[PATCH] rs6000: Fix incorrect RTL for Power LE when removing the UNSPECS [PR106069]
Kewen.Lin
linkw@linux.ibm.com
Tue Aug 9 03:01:05 GMT 2022
Hi Xionghu,
Thanks for the fix.
on 2022/8/8 11:42, Xionghu Luo wrote:
> The native RTL expression for vec_mrghw should be same for BE and LE as
> they are register and endian-independent. So both BE and LE need
> generate exactly same RTL with index [0 4 1 5] when expanding vec_mrghw
> with vec_select and vec_concat.
>
> (set (reg:V4SI 141) (vec_select:V4SI (vec_concat:V8SI
> (subreg:V4SI (reg:V16QI 139) 0)
> (subreg:V4SI (reg:V16QI 140) 0))
> [const_int 0 4 1 5]))
>
> Then combine pass could do the nested vec_select optimization
> in simplify-rtx.c:simplify_binary_operation_1 also on both BE and LE:
>
> 21: r150:V4SI=vec_select(vec_concat(r141:V4SI,r146:V4SI),parallel [0 4 1 5])

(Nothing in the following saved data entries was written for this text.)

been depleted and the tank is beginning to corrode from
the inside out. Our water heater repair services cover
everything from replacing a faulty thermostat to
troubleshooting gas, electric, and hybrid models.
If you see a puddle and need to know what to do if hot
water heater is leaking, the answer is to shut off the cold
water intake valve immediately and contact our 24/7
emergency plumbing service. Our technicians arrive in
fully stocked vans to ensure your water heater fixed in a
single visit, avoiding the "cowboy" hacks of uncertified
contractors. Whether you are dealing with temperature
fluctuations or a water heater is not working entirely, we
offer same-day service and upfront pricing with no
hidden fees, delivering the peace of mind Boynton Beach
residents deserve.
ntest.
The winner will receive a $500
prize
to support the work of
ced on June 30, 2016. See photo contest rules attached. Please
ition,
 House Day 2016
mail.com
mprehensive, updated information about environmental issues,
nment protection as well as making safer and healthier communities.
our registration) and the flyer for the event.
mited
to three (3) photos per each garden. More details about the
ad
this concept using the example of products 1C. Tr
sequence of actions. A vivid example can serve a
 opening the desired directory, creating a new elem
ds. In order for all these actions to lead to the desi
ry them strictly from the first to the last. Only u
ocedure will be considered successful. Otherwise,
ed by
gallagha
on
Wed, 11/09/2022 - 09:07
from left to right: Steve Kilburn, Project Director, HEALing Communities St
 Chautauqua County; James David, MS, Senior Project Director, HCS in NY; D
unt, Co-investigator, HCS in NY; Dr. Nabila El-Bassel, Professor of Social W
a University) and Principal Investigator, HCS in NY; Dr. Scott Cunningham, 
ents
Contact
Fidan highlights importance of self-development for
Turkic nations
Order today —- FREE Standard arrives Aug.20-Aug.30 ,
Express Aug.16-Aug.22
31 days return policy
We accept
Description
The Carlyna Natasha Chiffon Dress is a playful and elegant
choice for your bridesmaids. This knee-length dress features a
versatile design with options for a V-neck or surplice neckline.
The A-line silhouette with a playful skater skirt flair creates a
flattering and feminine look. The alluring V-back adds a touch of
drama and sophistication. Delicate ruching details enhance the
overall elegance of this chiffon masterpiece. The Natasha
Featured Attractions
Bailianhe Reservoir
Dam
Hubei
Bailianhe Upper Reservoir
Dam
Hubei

> 24: {r151:SI=vec_select(r150:V4SI,parallel [const_int 3]);}
>
> =>
>
> 21: r150:V4SI=vec_select(vec_concat(r141:V4SI,r146:V4SI),parallel)

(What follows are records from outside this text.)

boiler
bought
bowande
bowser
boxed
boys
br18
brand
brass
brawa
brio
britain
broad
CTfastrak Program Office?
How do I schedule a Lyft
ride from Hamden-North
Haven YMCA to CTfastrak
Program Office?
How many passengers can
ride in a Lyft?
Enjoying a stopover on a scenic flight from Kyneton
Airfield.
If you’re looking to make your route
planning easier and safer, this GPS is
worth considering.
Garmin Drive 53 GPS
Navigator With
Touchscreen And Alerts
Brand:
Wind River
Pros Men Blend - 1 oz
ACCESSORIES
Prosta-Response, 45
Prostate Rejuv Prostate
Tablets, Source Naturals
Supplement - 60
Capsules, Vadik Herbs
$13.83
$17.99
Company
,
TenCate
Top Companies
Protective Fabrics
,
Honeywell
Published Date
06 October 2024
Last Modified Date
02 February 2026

> 24: {r151:SI=vec_select(r146:V4SI,parallel [const_int 1]);}
>
> The endianness check need only once at ASM generation finally.
> ASM would be better due to nested vec_select simplified to simple scalar
> load.
>
> Regression tested pass for Power8{LE,BE}{32,64} and Power{9,10}LE{32,64}
Sorry, no -m32 for LE testing. I noticed the attachement in that PR didn't
include the test case (though the changelog has it), so I re-tested it
again, nothing changed. :)
> Linux(Thanks to Kewen), OK for master? Or should we revert r12-4496 to
> restore to the UNSPEC implementation?
>
I have some concern on those changed "altivec_*_direct", IMHO the suffix
"_direct" is normally to indicate the define_insn is mapped to the
corresponding hw insn directly. With this change, for example,
altivec_vmrghb_direct can be mapped into vmrghb or vmrglb, this looks
misleading. Maybe we can add the corresponding _direct_le and _direct_be
versions, both are mapped into the same insn but have different RTL
patterns. Looking forward to Segher's and David's suggestions.
> gcc/ChangeLog:
> PR target/106069
> * config/rs6000/altivec.md (altivec_vmrghb): Emit same native
> RTL for BE and LE.
> (altivec_vmrghh): Likewise.
> (altivec_vmrghw): Likewise.
> (*altivec_vmrghsf): Adjust.
> (altivec_vmrglb): Likewise.
> (altivec_vmrglh): Likewise.
> (altivec_vmrglw): Likewise.
> (*altivec_vmrglsf): Adjust.
> (altivec_vmrghb_direct): Emit different ASM for BE and LE.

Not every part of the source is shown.